Vanity snapped back: “It will be better than your new life as an inmate in the psychiatric hospital for the criminally stupid.”

I said, “Actually, we do not know if we are interfertile with human beings. Or, for that matter, with each other. We’re not the same species.”

Colin said, “If we must test it, we must. I’ll make the sacrifice for Science. Do you girls want me to do you both at once, or one after another, or…”

Quentin said suddenly: “It doesn’t make sense.”

Colin said, “I’ll say it doesn’t. What does ‘species’ mean to shape-changers? We should be able to alter our sperm and sexual organs to be able to…”

Quentin said quietly, “Why didn’t they build the school here?”

Colin said, “What? In the woods?”

“In a spot where our powers didn’t work. Why raise us on the estate grounds, if our powers worked there? Why not raise us five miles East or West? Or in Timbuktu?”

I said, “I can think of several reasons. One: We might have needed our powers to keep us healthy when we were babies; Boggin said something to that effect. Two: Our powers might have arisen back so slowly, that they don’t even know we have them yet, and the original estate was wide enough to keep the boundaries out of range. Three: Boggin actually wanted us to develop our powers, because he wants to use us on his side of the war. Four: Our powers only work when there are Greek gods around, and, no matter where we were raised, Boggin had no choice but to be nearby himself to…”

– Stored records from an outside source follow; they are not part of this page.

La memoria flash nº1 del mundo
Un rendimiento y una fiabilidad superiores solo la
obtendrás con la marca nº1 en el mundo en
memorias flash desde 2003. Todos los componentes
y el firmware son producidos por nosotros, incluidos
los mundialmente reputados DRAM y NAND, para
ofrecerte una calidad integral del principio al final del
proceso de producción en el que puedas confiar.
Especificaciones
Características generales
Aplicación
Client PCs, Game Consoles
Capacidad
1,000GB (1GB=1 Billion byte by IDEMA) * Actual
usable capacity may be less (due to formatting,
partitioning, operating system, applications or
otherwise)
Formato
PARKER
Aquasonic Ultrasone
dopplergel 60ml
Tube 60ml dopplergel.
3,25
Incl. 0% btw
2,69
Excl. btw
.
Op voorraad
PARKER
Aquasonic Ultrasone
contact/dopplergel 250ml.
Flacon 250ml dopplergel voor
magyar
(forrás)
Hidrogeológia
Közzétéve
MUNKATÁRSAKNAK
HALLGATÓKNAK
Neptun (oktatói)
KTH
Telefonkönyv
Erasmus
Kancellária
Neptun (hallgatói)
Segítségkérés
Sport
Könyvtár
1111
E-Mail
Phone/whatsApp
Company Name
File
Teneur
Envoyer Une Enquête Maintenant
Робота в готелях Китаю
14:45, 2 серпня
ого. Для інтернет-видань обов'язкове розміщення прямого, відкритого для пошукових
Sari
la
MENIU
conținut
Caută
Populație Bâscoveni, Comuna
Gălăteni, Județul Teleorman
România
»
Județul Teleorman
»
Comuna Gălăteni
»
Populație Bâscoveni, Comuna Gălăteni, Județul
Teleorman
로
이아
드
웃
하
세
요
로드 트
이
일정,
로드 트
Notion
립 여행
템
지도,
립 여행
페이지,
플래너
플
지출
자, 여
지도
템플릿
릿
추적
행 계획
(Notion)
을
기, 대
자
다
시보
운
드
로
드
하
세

Quentin interrupted me, which was unusual. “Or we are under a curse. Remember how you said Mrs. Wren stopped Dr. Fell. We crossed a ward of some sort, or violated a prohibition. It was just after lunch.”

Vanity said, “Dr. Fell. He could have put something in the food.”

Victor stopped. We all stopped.

He was a score of yards ahead of us, climbing a gentle slope where broken rocks protruded through the snow. Ahead of him, we could see the tops of the trees growing on the far slope. The far slope must have fallen sharply away before Victor’s feet, because the crowns of these trees were no higher than he was.